Additional options for third-line therapy
The other options for third-line therapy for overactive bladder are either tibial nerve stimulation or sacral neuromodulation.
“When I talk to patients about these two, I typically say these are sort of bladder pacemakers,” Dr. Pilkinton said. “These sound like science fiction to patients, but these things work, and they’re tolerated well and are well-covered by insurance companies.”
Tibial nerve stimulation is a 30-minute, office-based therapy. An acupuncture needle is placed behind the ankle and connected to a stimulator, which sends a signal up the posterior tibial nerve. That signal communicates with the nerves of the bladder.
“We think the way this works is through the interneuronal pooling at the spinal level,” Dr. Pilkinton said. “We stimulate the tibial nerve. Some of those neurotransmitters spill over at the spinal level, and they communicate with the nerves to the bladder.”
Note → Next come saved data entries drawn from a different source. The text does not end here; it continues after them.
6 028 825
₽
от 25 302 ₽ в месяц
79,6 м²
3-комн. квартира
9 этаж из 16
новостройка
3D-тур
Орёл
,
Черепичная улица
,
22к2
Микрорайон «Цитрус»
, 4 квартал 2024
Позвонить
Tibial nerve stimulation needs to be repeated weekly for 12 weeks and then monthly after that to maintain urinary improvement.
Approximately 60% of patients feel better after tibial nerve stimulation.
Sacral neuromodulation is an implanted device. A small lead is placed alongside the sacral nerves.
Before the complete implant procedure is done, patients can wear a generator outside the skin for a week to see if it’s effective. If it improves symptoms by 50% or more, then patients can choose the implant.
As with Botox, about three-fourths of patients show improvement.
“The other added benefit is in patients with fecal incontinence. The stimulator can improve fecal incontinence control as well,” Dr. Pilkinton said.